Little did I know then that this project would be the start of a lifelong pursuit of canine art. Now, as then, my illustrations reveal a personal and deep appreciation for the complex and loving nature that is the dog and the profound relationships that they can have with us.
Each breed and individual dog is so different, and these differences are fascinating to me. Golden Retrievers, for example, have some shared characteristics as a breed, but can vary greatly across the shape of their head, shape and color of their eyes, and color and texture of their hair … amazing! Beyond physical characteristics, as you think about the dog in your life, even their unique personality is somehow reflected in their appearance. Their eyes can be soft or intense, their ears upright and confident, or gently back and more demure. That’s what I capture in my portraits! And then there are the mixed breeds, so fascinating with combinations that only nature could put together in such a pleasing way. Just looking at the unique patterns within the dog’s coat is amazing to me. Sometimes I can get engrossed in the light hitting one specific curl or how a shadow falls across an eye. The best part is looking into their eyes. You can see the dog’s personality.

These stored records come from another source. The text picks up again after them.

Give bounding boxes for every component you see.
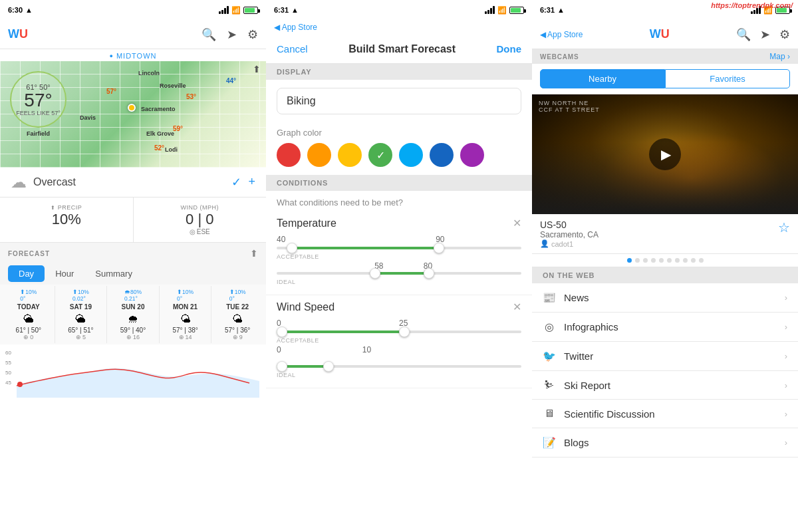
dot-3[interactable] [651,258,656,263]
location-dot [128,104,136,112]
wind-acceptable-track[interactable] [277,331,521,333]
windspeed-close[interactable]: ✕ [513,301,521,313]
temp-acceptable-thumb-right[interactable] [434,243,444,253]
windspeed-title: Wind Speed [277,301,334,313]
chart-dot [17,382,23,387]
temp-ideal-thumb-right[interactable] [424,268,434,279]
dot-7[interactable] [683,258,688,263]
color-lightblue[interactable] [399,143,423,167]
wifi-icon-1: 📶 [231,6,241,15]
windspeed-title-row: Wind Speed ✕ [277,301,521,313]
tab-hour[interactable]: Hour [45,265,84,282]
web-item-blogs[interactable]: 📝 Blogs › [532,428,798,458]
panel3-icons: 🔍 ➤ ⚙ [736,27,790,42]
color-orange[interactable] [307,143,331,167]
back-button-3[interactable]: ◀ App Store [540,30,583,39]
infographics-label: Infographics [564,321,618,332]
city-fairfield: Fairfield [27,130,50,137]
share-button[interactable]: ⬆ [253,64,261,74]
temp-overlay: 61° 50° 57° FEELS LIKE 57° [10,71,66,128]
tab-summary[interactable]: Summary [84,265,143,282]
dot-1[interactable] [635,258,640,263]
settings-icon-1[interactable]: ⚙ [247,27,258,42]
tab-day[interactable]: Day [8,265,45,282]
webcams-label: WEBCAMS [540,53,579,61]
add-button[interactable]: + [248,175,255,190]
temperature-title-row: Temperature ✕ [277,217,521,229]
search-icon-1[interactable]: 🔍 [201,27,216,42]
web-item-ski[interactable]: ⛷ Ski Report › [532,371,798,400]
temp-ideal-thumb-left[interactable] [370,268,380,279]
conditions-section-header: CONDITIONS [266,175,532,191]
color-yellow[interactable] [338,143,362,167]
forecast-day-tue: ⬆10%0° TUE 22 🌤 57° | 36° ⊕9 [211,286,263,343]
wind-ideal-thumb-right[interactable] [323,361,334,372]
fd-wind-mon: ⊕14 [179,334,192,340]
scientific-chevron: › [785,409,787,419]
cloud-icon: ☁ [11,173,27,192]
wind-ideal-track[interactable] [277,365,521,368]
temperature-close[interactable]: ✕ [513,217,521,229]
color-purple[interactable] [460,143,484,167]
dot-0[interactable] [627,258,632,263]
cancel-button[interactable]: Cancel [277,43,308,55]
web-item-news[interactable]: 📰 News › [532,283,798,313]
search-icon-3[interactable]: 🔍 [736,27,751,42]
favorite-star-button[interactable]: ☆ [778,219,790,235]
wind-acceptable-values: 0 25 [277,319,521,328]
dot-6[interactable] [675,258,680,263]
conditions-prompt: What conditions need to be met? [266,191,532,211]
temp-acceptable-fill [289,247,436,249]
temp-label-44: 44° [226,77,236,84]
dot-8[interactable] [691,258,696,263]
dot-4[interactable] [659,258,664,263]
display-name-input[interactable] [277,88,521,114]
blogs-chevron: › [785,438,787,448]
forecast-share-icon[interactable]: ⬆ [250,248,258,259]
temp-main: 57° [24,91,52,110]
dot-5[interactable] [667,258,672,263]
check-button[interactable]: ✓ [231,175,241,190]
forecast-day-mon: ⬆10%0° MON 21 🌤 57° | 38° ⊕14 [160,286,212,343]
web-item-twitter[interactable]: 🐦 Twitter › [532,342,798,371]
temp-ideal-track[interactable] [277,272,521,275]
map-link[interactable]: Map › [769,52,790,61]
wind-stat: WIND (MPH) 0 | 0 ◎ ESE [134,198,267,242]
temp-acceptable-thumb-left[interactable] [287,243,297,253]
forecast-days-list: ⬆10%0° TODAY 🌥 61° | 50° ⊕0 ⬆10%0.02° SA… [0,285,266,344]
wind-acceptable-thumb-right[interactable] [399,327,410,337]
settings-icon-3[interactable]: ⚙ [779,27,790,42]
wind-acceptable-thumb-left[interactable] [277,327,287,337]
city-lincoln: Lincoln [138,70,160,76]
location-icon-3[interactable]: ➤ [760,27,770,42]
fd-wind-tue: ⊕9 [233,334,243,340]
appstore-back[interactable]: ◀ App Store [266,20,532,35]
webcam-video[interactable]: NW NORTH NE CCF AT T STREET ▶ [532,94,798,214]
signal-icon-1: ▲ [25,6,33,14]
tab-nearby[interactable]: Nearby [540,69,665,88]
temp-acceptable-track[interactable] [277,247,521,249]
forecast-day-today: ⬆10%0° TODAY 🌥 61° | 50° ⊕0 [3,286,55,343]
color-red[interactable] [277,143,301,167]
web-item-scientific[interactable]: 🖥 Scientific Discussion › [532,400,798,428]
dot-2[interactable] [643,258,648,263]
color-blue[interactable] [430,143,454,167]
panel3-appbar: ◀ App Store WU 🔍 ➤ ⚙ [532,20,798,49]
web-item-infographics[interactable]: ◎ Infographics › [532,313,798,342]
color-green[interactable]: ✓ [368,143,392,167]
forecast-label: FORECAST [8,250,50,257]
wifi-icon-2: 📶 [497,6,507,15]
scientific-icon: 🖥 [543,408,556,420]
temp-label-57: 57° [106,88,116,95]
map-container: Lincoln Roseville Sacramento Davis Elk G… [0,61,266,168]
status-bar-1: 6:30 ▲ 📶 [0,0,266,20]
wind-ideal-thumb-left[interactable] [277,361,287,372]
fd-temp-sun: 59° | 40° [120,327,146,334]
fd-wind-sun: ⊕16 [126,334,140,340]
back-chevron: ◀ [540,30,546,39]
tab-favorites[interactable]: Favorites [665,69,790,88]
dot-9[interactable] [699,258,704,263]
play-button[interactable]: ▶ [649,138,681,170]
done-button[interactable]: Done [496,43,521,55]
location-icon-1[interactable]: ➤ [227,27,237,42]
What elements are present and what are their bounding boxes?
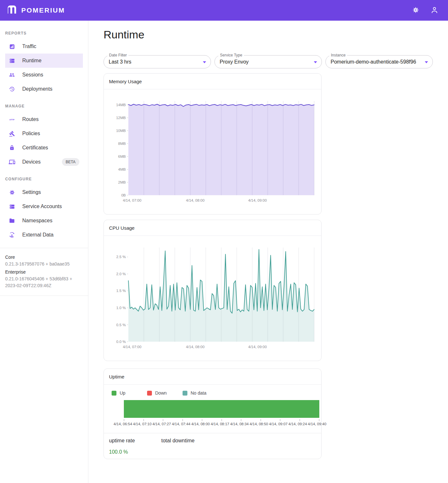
service-type-value: Proxy Envoy (220, 59, 249, 65)
nodata-swatch-icon (183, 391, 187, 396)
sidebar-item-label: Sessions (22, 72, 43, 78)
service-type-select[interactable]: Service Type Proxy Envoy (214, 55, 322, 68)
uptime-axis-label: 4/14, 07:27 (152, 422, 171, 426)
up-swatch-icon (112, 391, 116, 396)
sidebar-item-runtime[interactable]: Runtime (5, 54, 83, 68)
history-icon (8, 86, 15, 93)
uptime-tick (183, 419, 183, 421)
uptime-tick (319, 419, 319, 421)
sidebar-item-settings[interactable]: Settings (5, 185, 83, 199)
uptime-axis-label: 4/14, 07:44 (172, 422, 191, 426)
sidebar-item-policies[interactable]: Policies (5, 126, 83, 141)
main-content: Runtime Date Filter Last 3 hrs Service T… (88, 21, 448, 483)
sidebar-item-namespaces[interactable]: Namespaces (5, 214, 83, 228)
down-swatch-icon (147, 391, 152, 396)
sidebar-item-label: External Data (22, 232, 54, 238)
uptime-bar[interactable] (124, 400, 319, 418)
uptime-stats: uptime rate total downtime 100.0 % (104, 433, 321, 456)
svg-text:2MB: 2MB (118, 180, 126, 184)
sidebar-item-label: Routes (22, 116, 39, 122)
sidebar-item-label: Devices (22, 159, 41, 165)
sidebar-item-service-accounts[interactable]: Service Accounts (5, 199, 83, 214)
legend-label: Up (120, 390, 125, 396)
svg-text:1.5 %: 1.5 % (116, 289, 126, 293)
sidebar-item-traffic[interactable]: Traffic (5, 39, 83, 54)
uptime-title: Uptime (104, 369, 321, 385)
instance-select[interactable]: Instance Pomerium-demo-authenticate-598f… (325, 55, 433, 68)
sidebar-item-certificates[interactable]: Certificates (5, 141, 83, 155)
sidebar-item-routes[interactable]: HTTP Routes (5, 112, 83, 126)
svg-text:12MB: 12MB (116, 116, 126, 120)
section-label-manage: MANAGE (0, 101, 88, 112)
svg-text:4/14, 09:00: 4/14, 09:00 (248, 345, 267, 349)
section-label-reports: REPORTS (0, 28, 88, 39)
sidebar-item-external-data[interactable]: External Data (5, 228, 83, 242)
sidebar-item-label: Policies (22, 131, 40, 136)
uptime-tick (202, 419, 202, 421)
instance-value: Pomerium-demo-authenticate-598f96 (331, 59, 416, 65)
uptime-rate-header: uptime rate (109, 438, 161, 444)
settings-button[interactable] (409, 3, 423, 17)
uptime-axis-label: 4/14, 09:07 (269, 422, 288, 426)
uptime-tick (163, 419, 163, 421)
memory-usage-card: Memory Usage 0B2MB4MB6MB8MB10MB12MB14MB4… (104, 73, 322, 215)
uptime-tick (261, 419, 261, 421)
uptime-tick (241, 419, 241, 421)
page-title: Runtime (104, 28, 433, 41)
svg-text:8MB: 8MB (118, 142, 126, 146)
dns-icon (8, 203, 15, 210)
beta-badge: BETA (62, 158, 79, 166)
memory-usage-title: Memory Usage (104, 74, 321, 89)
service-type-label: Service Type (218, 53, 244, 57)
uptime-axis-label: 4/14, 06:54 (114, 422, 132, 426)
pomerium-logo-icon (6, 5, 17, 16)
sidebar: REPORTS Traffic Runtime Sessions (0, 21, 88, 483)
uptime-axis-labels: 4/14, 06:544/14, 07:104/14, 07:274/14, 0… (114, 422, 326, 426)
svg-text:10MB: 10MB (116, 129, 126, 133)
svg-text:4/14, 07:00: 4/14, 07:00 (123, 345, 142, 349)
total-downtime-value (161, 449, 214, 455)
chevron-down-icon (203, 61, 206, 63)
svg-text:0.5 %: 0.5 % (116, 323, 126, 327)
sidebar-item-label: Namespaces (22, 218, 52, 224)
svg-text:HTTP: HTTP (9, 119, 14, 121)
uptime-tick (300, 419, 300, 421)
sidebar-item-devices[interactable]: Devices BETA (5, 155, 83, 169)
dns-icon (8, 57, 15, 64)
uptime-tick (222, 419, 222, 421)
bar-chart-icon (8, 43, 15, 50)
memory-usage-chart: 0B2MB4MB6MB8MB10MB12MB14MB4/14, 07:004/1… (109, 98, 317, 209)
uptime-rate-value: 100.0 % (109, 449, 161, 455)
brand-name: POMERIUM (21, 6, 65, 14)
gavel-icon (8, 130, 15, 137)
date-filter-value: Last 3 hrs (109, 59, 131, 65)
sidebar-item-deployments[interactable]: Deployments (5, 82, 83, 96)
svg-text:6MB: 6MB (118, 155, 126, 158)
legend-label: No data (191, 390, 206, 396)
uptime-axis-label: 4/14, 09:24 (288, 422, 307, 426)
account-icon (431, 6, 438, 15)
uptime-axis-label: 4/14, 08:00 (191, 422, 210, 426)
legend-item-up: Up (112, 390, 147, 396)
version-info: Core 0.21.3-1679587076 + ba0aae35 Enterp… (0, 248, 88, 296)
uptime-timeline: 4/14, 06:544/14, 07:104/14, 07:274/14, 0… (109, 400, 316, 431)
brand[interactable]: POMERIUM (6, 5, 65, 16)
sidebar-item-label: Certificates (22, 145, 48, 151)
uptime-axis-ticks (124, 419, 319, 421)
svg-text:2.0 %: 2.0 % (116, 272, 126, 276)
uptime-tick (280, 419, 280, 421)
uptime-axis-label: 4/14, 08:17 (211, 422, 229, 426)
svg-text:1.0 %: 1.0 % (116, 306, 126, 310)
svg-text:0B: 0B (121, 193, 126, 197)
external-data-icon (8, 231, 15, 238)
account-button[interactable] (427, 3, 442, 17)
enterprise-version-value: 0.21.0-1676045406 + 53d6bf83 + 2023-02-0… (5, 276, 83, 289)
core-version-value: 0.21.3-1679587076 + ba0aae35 (5, 261, 83, 267)
legend-item-nodata: No data (183, 390, 218, 396)
uptime-tick (144, 419, 144, 421)
date-filter-select[interactable]: Date Filter Last 3 hrs (104, 55, 211, 68)
uptime-legend: Up Down No data (112, 390, 316, 396)
http-icon: HTTP (8, 116, 15, 123)
svg-text:4/14, 07:00: 4/14, 07:00 (123, 198, 142, 202)
sidebar-item-sessions[interactable]: Sessions (5, 68, 83, 82)
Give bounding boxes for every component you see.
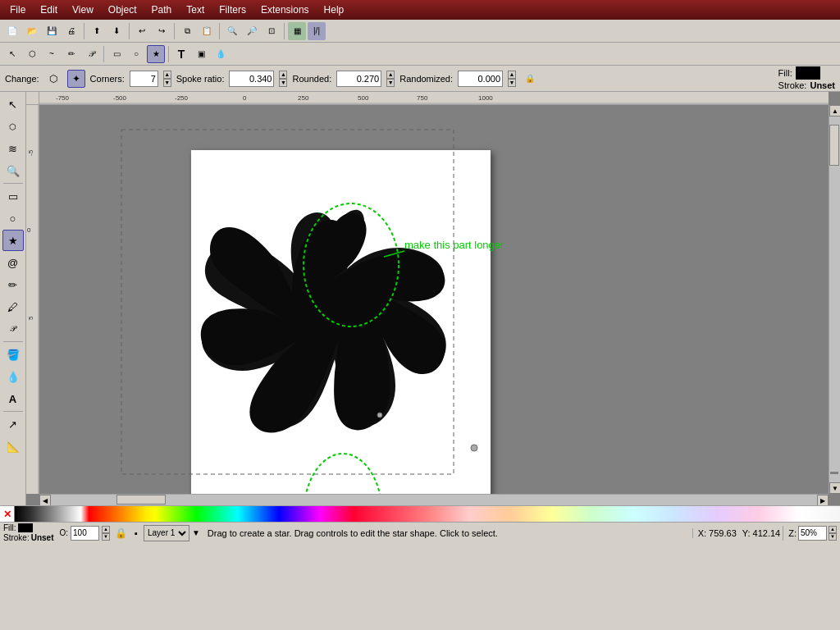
- undo-btn[interactable]: ↩: [133, 22, 151, 40]
- menu-filters[interactable]: Filters: [212, 2, 253, 17]
- node-tool-btn[interactable]: ⬡: [23, 45, 41, 63]
- scroll-track-v[interactable]: [829, 116, 840, 482]
- v-scrollbar[interactable]: ▲ ▼: [829, 105, 840, 494]
- print-btn[interactable]: 🖨: [62, 22, 80, 40]
- spoke-up[interactable]: ▲: [279, 71, 287, 79]
- zoom-fit-btn[interactable]: ⊡: [262, 22, 281, 40]
- pen-tool[interactable]: 🖊: [2, 296, 24, 317]
- scroll-up-btn[interactable]: ▲: [829, 105, 840, 116]
- menu-edit[interactable]: Edit: [34, 2, 64, 17]
- dropper-btn[interactable]: 💧: [212, 45, 230, 63]
- copy-btn[interactable]: ⧉: [178, 22, 196, 40]
- color-palette-bar[interactable]: ✕: [0, 505, 840, 522]
- randomized-up[interactable]: ▲: [508, 71, 516, 79]
- spiral-tool[interactable]: @: [2, 252, 24, 273]
- circle-tool[interactable]: ○: [2, 208, 24, 229]
- menu-text[interactable]: Text: [180, 2, 211, 17]
- measure-tool[interactable]: 📐: [2, 436, 24, 457]
- grid-btn[interactable]: ▦: [288, 22, 306, 40]
- new-btn[interactable]: 📄: [3, 22, 21, 40]
- zoom-up[interactable]: ▲: [829, 526, 837, 533]
- corners-input[interactable]: [130, 71, 158, 87]
- star-tool-btn[interactable]: ★: [147, 45, 165, 63]
- opacity-up[interactable]: ▲: [102, 526, 110, 533]
- menu-help[interactable]: Help: [317, 2, 351, 17]
- fill-status-box[interactable]: [18, 523, 33, 532]
- rounded-up[interactable]: ▲: [386, 71, 395, 79]
- scroll-track-h[interactable]: [51, 495, 817, 505]
- curve-tool-btn[interactable]: ~: [43, 45, 61, 63]
- redo-btn[interactable]: ↪: [153, 22, 171, 40]
- text-tool-btn[interactable]: T: [172, 45, 190, 63]
- randomized-spinner[interactable]: ▲ ▼: [508, 71, 516, 87]
- open-btn[interactable]: 📂: [23, 22, 41, 40]
- scroll-left-btn[interactable]: ◀: [39, 495, 51, 505]
- tweak-tool[interactable]: ≋: [2, 138, 24, 159]
- scroll-thumb-v[interactable]: [829, 125, 839, 166]
- text-tool[interactable]: A: [2, 388, 24, 409]
- stroke-label: Stroke:: [778, 80, 807, 90]
- h-scrollbar[interactable]: ◀ ▶: [39, 494, 829, 505]
- opacity-input[interactable]: [71, 526, 99, 541]
- pencil-tool[interactable]: ✏: [2, 274, 24, 295]
- polygon-mode-btn[interactable]: ⬡: [44, 70, 62, 88]
- scroll-right-btn[interactable]: ▶: [817, 495, 829, 505]
- corners-down[interactable]: ▼: [163, 79, 171, 87]
- fill-color-box[interactable]: [796, 66, 820, 80]
- opacity-spinner[interactable]: ▲ ▼: [102, 526, 110, 541]
- opacity-down[interactable]: ▼: [102, 533, 110, 541]
- rounded-input[interactable]: [336, 71, 381, 87]
- zoom-input[interactable]: [798, 526, 827, 541]
- zoom-in-btn[interactable]: 🔍: [223, 22, 241, 40]
- select-tool-btn[interactable]: ↖: [3, 45, 21, 63]
- randomized-down[interactable]: ▼: [508, 79, 516, 87]
- spoke-spinner[interactable]: ▲ ▼: [279, 71, 287, 87]
- randomized-input[interactable]: [458, 71, 503, 87]
- menu-path[interactable]: Path: [145, 2, 179, 17]
- menu-object[interactable]: Object: [102, 2, 144, 17]
- menu-file[interactable]: File: [3, 2, 32, 17]
- rounded-spinner[interactable]: ▲ ▼: [386, 71, 395, 87]
- gradient-btn[interactable]: ▣: [192, 45, 210, 63]
- export-btn[interactable]: ⬇: [107, 22, 126, 40]
- color-swatches[interactable]: [15, 506, 840, 522]
- corners-up[interactable]: ▲: [163, 71, 171, 79]
- rect-tool[interactable]: ▭: [2, 185, 24, 207]
- paste-btn[interactable]: 📋: [198, 22, 216, 40]
- arrow-tool[interactable]: ↖: [2, 94, 24, 115]
- scroll-thumb-h[interactable]: [116, 495, 166, 504]
- dropper-tool[interactable]: 💧: [2, 366, 24, 387]
- menu-extensions[interactable]: Extensions: [254, 2, 316, 17]
- rect-tool-btn[interactable]: ▭: [107, 45, 126, 63]
- snap-btn[interactable]: |/|: [308, 22, 326, 40]
- zoom-down[interactable]: ▼: [829, 533, 837, 541]
- no-color-swatch[interactable]: ✕: [0, 506, 15, 522]
- circle-tool-btn[interactable]: ○: [127, 45, 145, 63]
- zoom-tool[interactable]: 🔍: [2, 160, 24, 181]
- layer-select[interactable]: Layer 1: [144, 525, 189, 541]
- connector-tool[interactable]: ↗: [2, 413, 24, 435]
- pencil-btn[interactable]: ✏: [62, 45, 80, 63]
- star-mode-btn[interactable]: ✦: [67, 70, 85, 88]
- center-handle[interactable]: [377, 413, 382, 418]
- layer-indicator-arrow[interactable]: ▼: [192, 528, 200, 537]
- star-tool[interactable]: ★: [2, 230, 24, 251]
- canvas-area[interactable]: -750 -500 -250 0 250 500 750 1000 -5 0 5: [26, 92, 840, 505]
- spoke-down[interactable]: ▼: [279, 79, 287, 87]
- calligraphy-tool[interactable]: 𝒫: [2, 318, 24, 340]
- save-btn[interactable]: 💾: [43, 22, 61, 40]
- lock-btn[interactable]: 🔒: [521, 70, 539, 88]
- calligraphy-btn[interactable]: 𝒫: [82, 45, 100, 63]
- import-btn[interactable]: ⬆: [88, 22, 106, 40]
- fill-tool[interactable]: 🪣: [2, 344, 24, 365]
- zoom-spinner[interactable]: ▲ ▼: [829, 526, 837, 541]
- rounded-down[interactable]: ▼: [386, 79, 395, 87]
- bottom-right-handle[interactable]: [471, 445, 477, 451]
- spoke-input[interactable]: [229, 71, 274, 87]
- lock-aspect-btn[interactable]: 🔒: [114, 527, 127, 540]
- node-edit-tool[interactable]: ⬡: [2, 116, 24, 137]
- scroll-down-btn[interactable]: ▼: [829, 482, 840, 494]
- zoom-out-btn[interactable]: 🔎: [243, 22, 261, 40]
- menu-view[interactable]: View: [66, 2, 100, 17]
- corners-spinner[interactable]: ▲ ▼: [163, 71, 171, 87]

In my role as a dog trainer, I am privy to a special perspective. When I first begin training a dog, their focus is on everything but me. After a short period, however, a connection begins to develop between me and the dog. This is the moment the dog realizes that we are working together and the magic starts. They look into my face, not in a challenging way, but in a way that tells me we understand each other, and they are ready to put their trust and faith in me.